Four years after taking a stand alongside the US in refusing to sign the Kyoto Protocol on curbing greenhouse gas emissions, Australia has signalled its willingness to shift on its environment policy.

“The reality is that we can only make meaningful global greenhouse gas reductions if effective action is taken by all the major emitting countries,” Australian Environment Minister Ian Campbell said.

Mounting scientific research has pointed to the impact atmospheric pollution is having on the environment, from the melting of Alpine and Himalayan glaciers to the erosion of the Arctic and Antarctic ice sheets.

“Winters are growing milder, summers hotter and more severe, there is plant life where before there was none; there is water where before there was ice.

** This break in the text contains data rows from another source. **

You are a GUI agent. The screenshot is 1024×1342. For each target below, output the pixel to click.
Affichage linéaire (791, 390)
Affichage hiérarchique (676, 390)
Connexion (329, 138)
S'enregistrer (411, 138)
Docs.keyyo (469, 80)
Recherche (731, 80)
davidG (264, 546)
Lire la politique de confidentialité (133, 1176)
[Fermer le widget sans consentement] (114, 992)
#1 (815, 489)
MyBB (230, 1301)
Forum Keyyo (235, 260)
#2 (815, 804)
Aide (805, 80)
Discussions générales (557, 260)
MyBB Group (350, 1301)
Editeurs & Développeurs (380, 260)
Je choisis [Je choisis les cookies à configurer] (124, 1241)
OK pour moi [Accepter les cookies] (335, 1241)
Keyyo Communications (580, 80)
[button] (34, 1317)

Our permafrost is thawing and releasing methane gas into the atmosphere,” Canadian Prime Minister Paul Martin said in an address to the conference.

“It’s time to join with the international community and get down to work, to show leadership, and especially its’ the time to take action because only together can we make real progress.”

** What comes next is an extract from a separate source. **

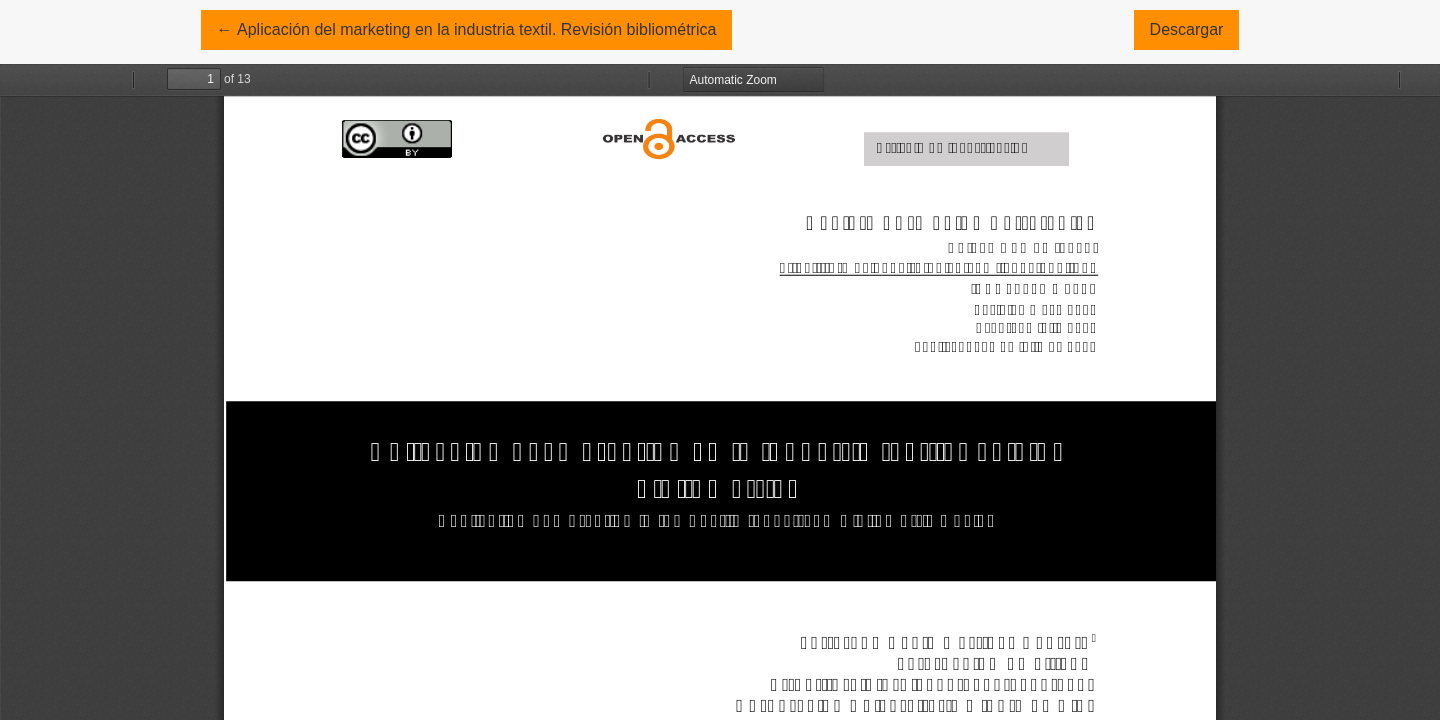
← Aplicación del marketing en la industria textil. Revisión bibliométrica (467, 27)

Ministers from 189 countries and organisations are meeting in Montreal this week to discuss the future of global commitments to tackling the problem of rising world temperatures when the Kyoto agreement expires in 2012.

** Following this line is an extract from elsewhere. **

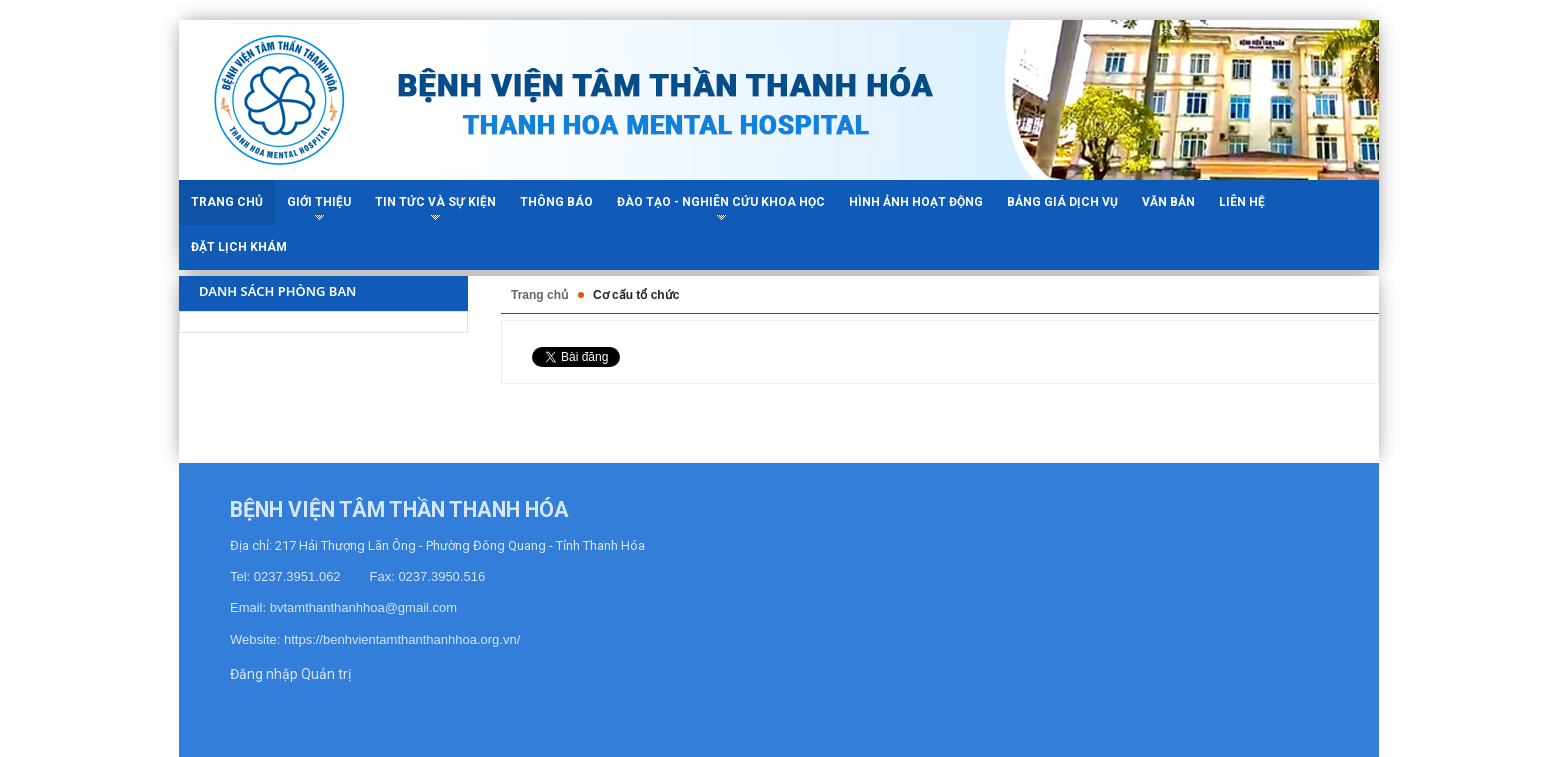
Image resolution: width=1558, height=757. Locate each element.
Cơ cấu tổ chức (636, 295)
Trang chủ (539, 295)
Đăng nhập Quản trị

Kyoto, an offshoot of the 1992 UN Framework Convention on Climate Change, sets targets for industrialised countries to reduce carbon-based gas production – a key factor in the ‘greenhouse effect’ in which gases act as a blanket trapping in the Sun’s heat.

But the protocol is criticised for not going far enough and only a few dozen industrial nations have signed up.

Most notable among those who have not signed is the US, the world’s biggest carbon-emissions polluter.

Big developing countries such as China, Brazil and India are fast catching up to the US, but have also been left out of Kyoto's targets.

The US has said it is not willing to submit to legal caps on emission production as this would be too costly to America’s economy.

However, the Canadian leader argued that the cost of not committing would be far greater.

“To all those countries that are still reticent, including the United States, I want to say this: We have a global conscience and now it is time to listen to that conscience,” Mr Martin said.

Next month Australia is to host the inaugural Asia-Pacific ‘partnership’ against climate change, which will bring together Australia, the US, China, India, Japan and South Korea.

“This critical partnership will work practically and collaboratively to accelerate development and deployment of clean and low-emissions technologies and share best practices on clean development and climate,” the Australian environment minister said.

Green groups, though, have expressed concerns that a break-away partnership outside the global forum may well serve to subvert international objectives such as those contained in the Kyoto Protocol.

The US Under-Secretary for Democracy and Global Affairs, Paula Dobriansky, begs to differ, telling a news conference that “one size does not fit all.”

“We believe that the best approach and the best way forward is one that takes into account diversified approaches and differing opinions.”